Background: Data-driven disease progression models of Alzheimer's disease (AD) have identified subtypes in regional patterns of Aß deposition using amyloid PET. In addition to Aß accumulation, early frame measures of tracer delivery from amyloid PET are strongly correlated with blood flow. This work explores whether combining tracer delivery with amyloid binding measures can improve the subtype and stage characterisation over amyloid binding alone.
Methods: Data was included from participants in three studies: Insight46, a neuroimaging sub-study of the Medical Research Council National Survey of Health and Development (n=405), AVID2, a study of patients with a differential diagnosis of Alzheimer's Disease (n=15), and YOAD, a study of patients with clinically diagnosed young onset Alzheimer's disease (n=15). All participants underwent a full dynamic 18F-Florbetapir PET/MR scan. PET images were reconstructed from 0-2 and 40-50 minutes post injection to generate the tracer delivery and amyloid binding images, respectively.

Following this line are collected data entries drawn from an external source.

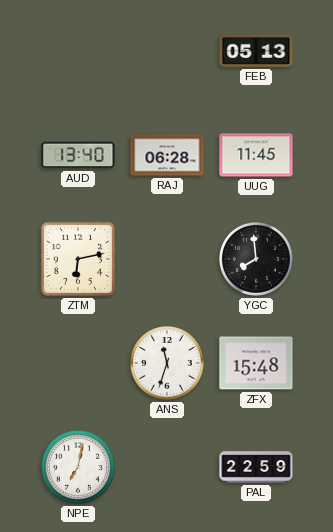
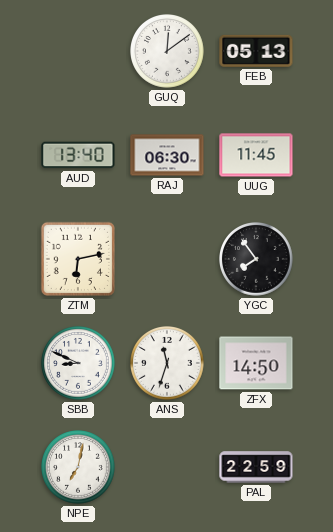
GUQ: none -> 12:09
RAJ: 06:28 -> 06:30
YGC: 7:59 -> 7:54
SBB: none -> 8:49
ZFX: 15:48 -> 14:50
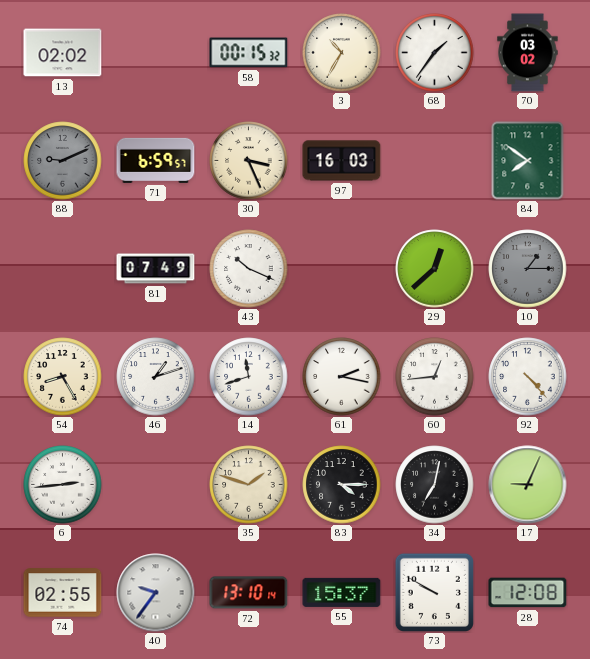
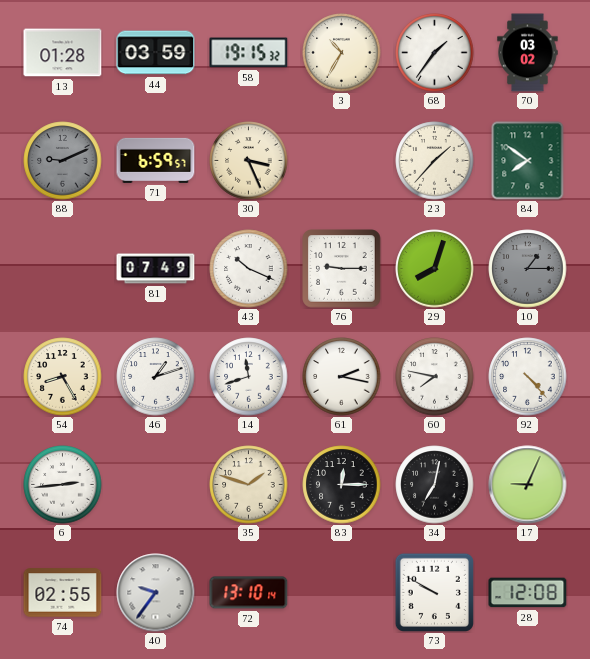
13: 02:02 -> 01:28
44: none -> 03:59
58: 00:15 -> 19:15
97: 16:03 -> none
23: none -> 1:37
76: none -> 9:15
29: 12:38 -> 8:03
60: 12:44 -> 7:47
83: 4:15 -> 12:15
55: 15:37 -> none
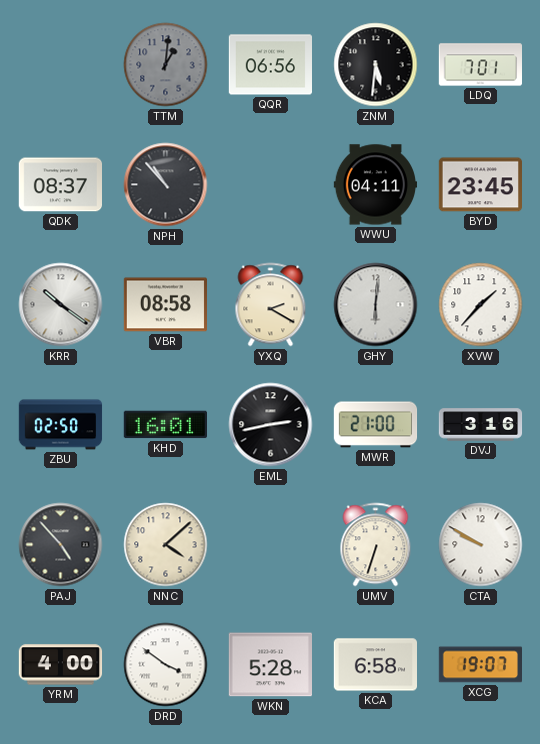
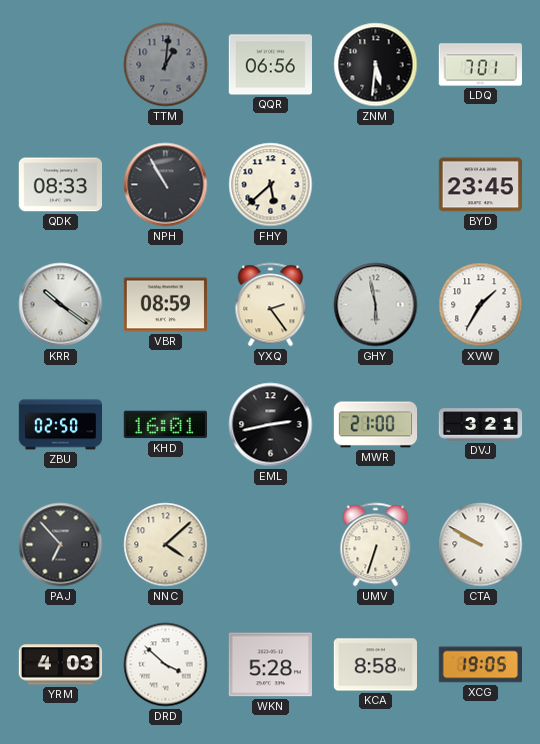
QDK: 08:37 -> 08:33
NPH: 10:53 -> 10:55
FHY: none -> 5:38
WWU: 04:11 -> none
VBR: 08:58 -> 08:59
YXQ: 2:20 -> 2:24
GHY: 6:01 -> 5:58
XVW: 1:37 -> 1:35
DVJ: 3:16 -> 3:21
PAJ: 4:53 -> 6:53
YRM: 4:00 -> 4:03
DRD: 3:51 -> 3:52
KCA: 6:58 -> 8:58
XCG: 19:07 -> 19:05
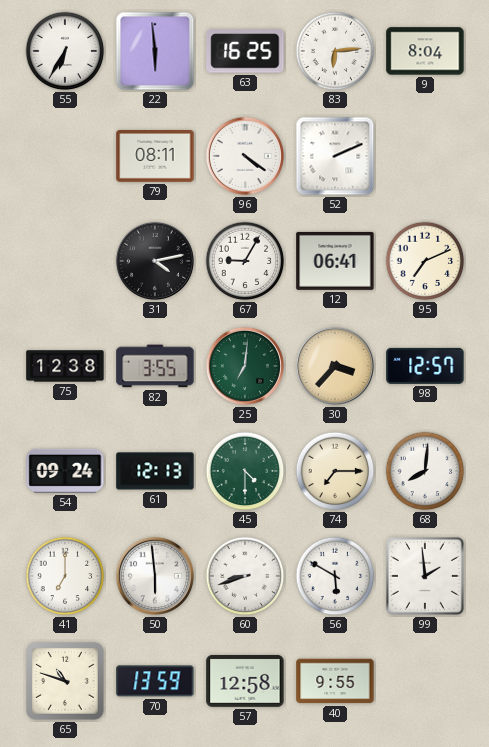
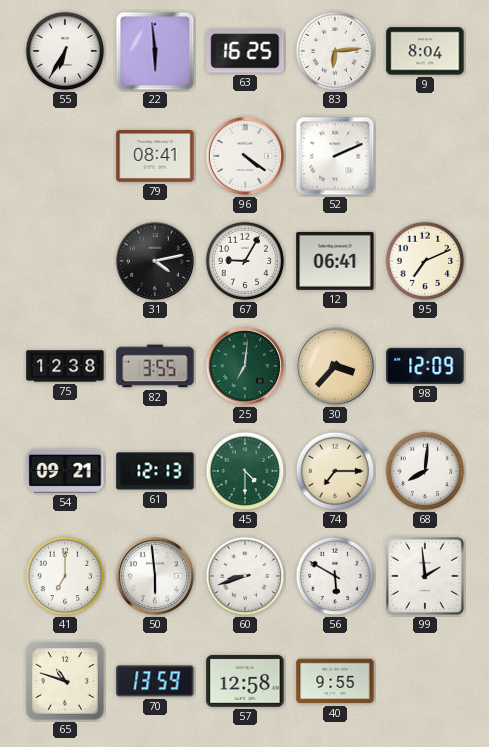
79: 08:11 -> 08:41
98: 12:57 -> 12:09
54: 09:24 -> 09:21
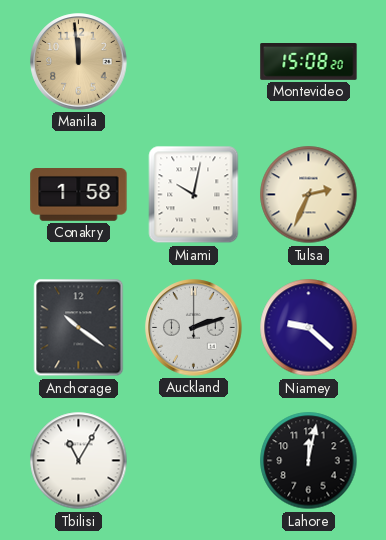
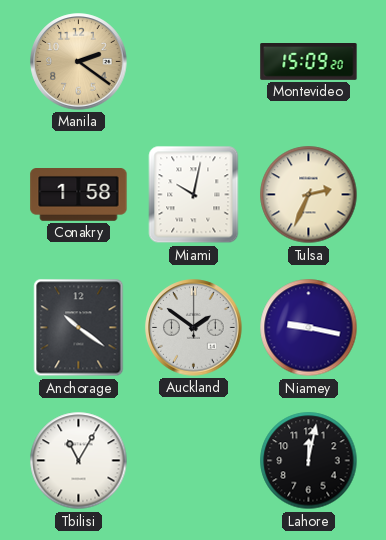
Manila: 11:59 -> 2:21
Montevideo: 15:08 -> 15:09
Auckland: 2:12 -> 1:51
Niamey: 9:22 -> 9:17
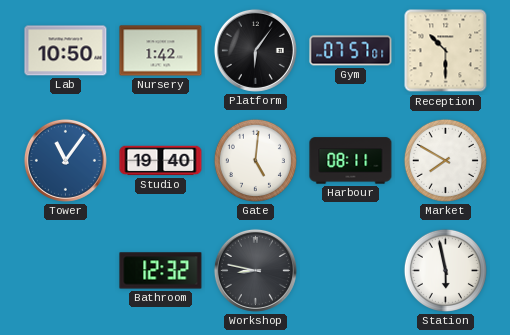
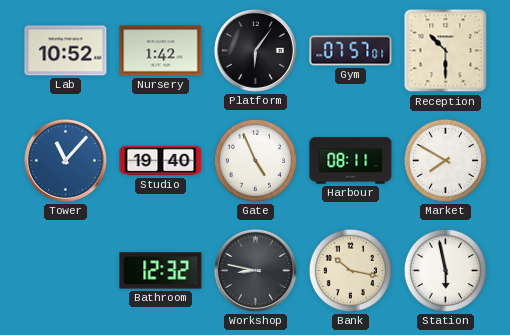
Lab: 10:50 -> 10:52
Tower: 11:06 -> 11:07
Gate: 5:01 -> 4:56
Bank: none -> 10:17
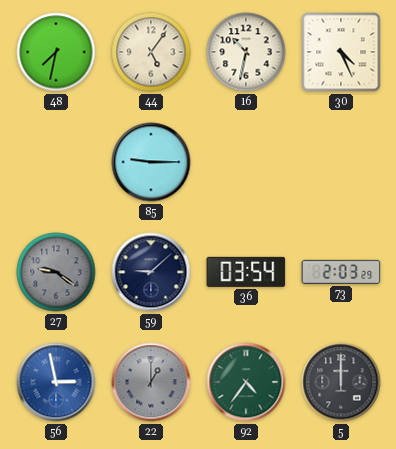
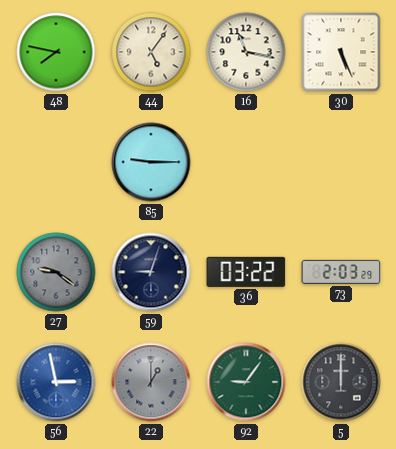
48: 7:32 -> 7:47
16: 10:32 -> 11:17
30: 4:26 -> 5:26
59: 9:08 -> 9:03
36: 03:54 -> 03:22
92: 4:36 -> 9:06
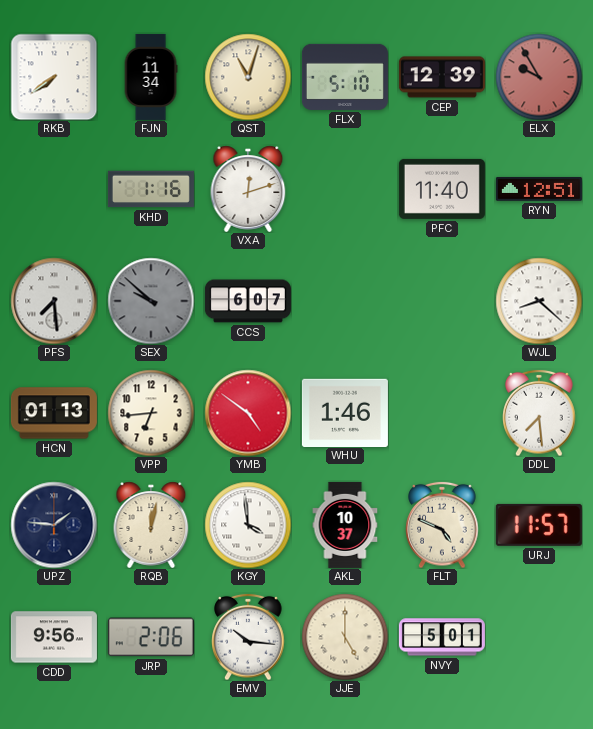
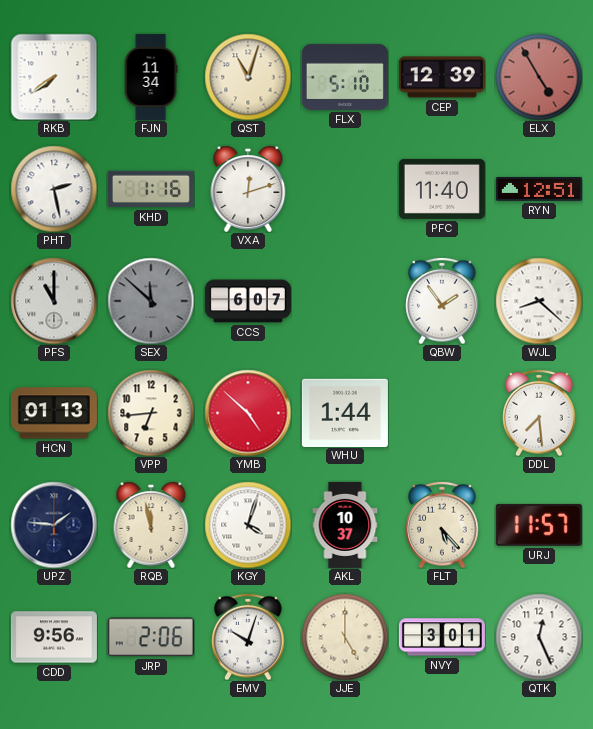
ELX: 9:55 -> 4:55
PHT: none -> 2:28
PFS: 7:29 -> 11:00
SEX: 9:52 -> 11:52
QBW: none -> 1:54
YMB: 4:51 -> 4:52
WHU: 1:46 -> 1:44
RQB: 12:02 -> 11:58
KGY: 3:59 -> 4:03
FLT: 4:49 -> 5:23
EMV: 10:16 -> 10:03
NVY: 5:01 -> 3:01
QTK: none -> 12:26
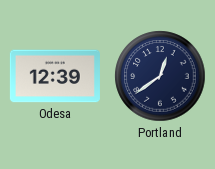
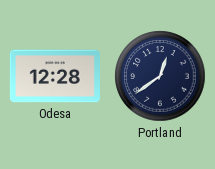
Odesa: 12:39 -> 12:28
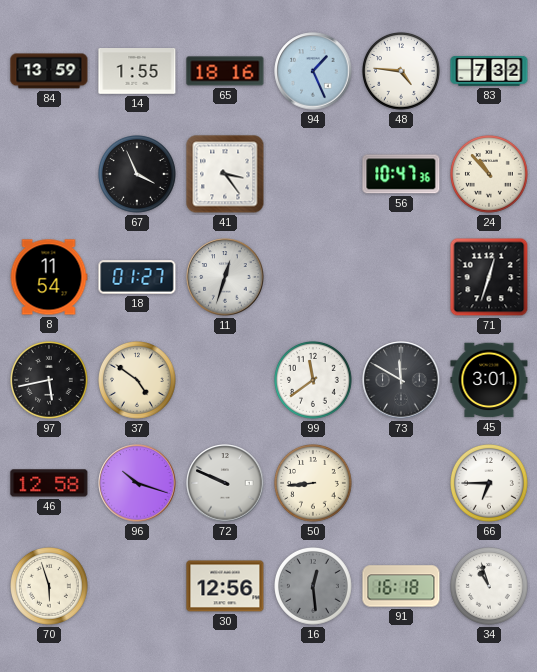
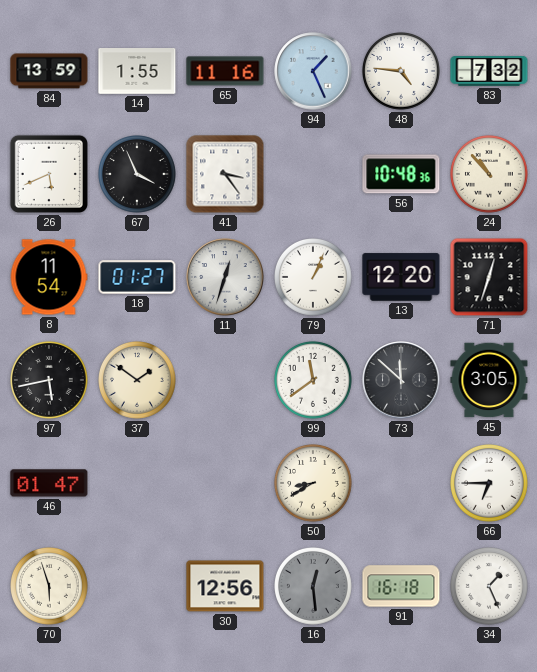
65: 18:16 -> 11:16
26: none -> 5:41
56: 10:47 -> 10:48
79: none -> 1:04
13: none -> 12:20
37: 4:51 -> 1:51
73: 11:50 -> 11:52
45: 3:01 -> 3:05
46: 12:58 -> 01:47
96: 10:18 -> none
72: 9:49 -> none
50: 8:44 -> 8:40
34: 10:57 -> 1:26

T1 parcellations were used to calculate regional standardised uptake value ratios (SUVRs) using a cerebellar grey matter reference region. Tracer delivery and amyloid binding SUVRs for 6 cortical regions were converted into z-scores, assuming unimodal and bimodal distributions respectively, and modelled using subtype and stage inference (SuStaIn). Participants fitted as stage zero were excluded.
Results: Figure 1 shows the three subtypes found using regional amyloid binding SUVR. Subtype 2 accumulates amyloid first in the occipital lobe, while for subtypes 1 and 3, which accumulate Aß first in the precuneus and insula respectively, this is the last area to show Aß deposition. Two distinct subtypes were found with blood flow SUVR; frontal or precuneus first blood flow reduction, Figure 2. When both measures are combined, Figure 3, the data show that subtypes 1 and 2 exhibit amyloid accumulation before blood flow changes, whereas subtype 3 shows blood flow changes in all regions first. The two blood flow subtypes are spread across all three combined subtypes, suggesting that each amyloid subtype may have several blood flow subtypes.
Conclusions: Combining blood flow and amyloid SUVR within SuStaIn reveals new patterns of disease progression compared to amyloid alone. This may help us better understand heterogeneity in aging and disease.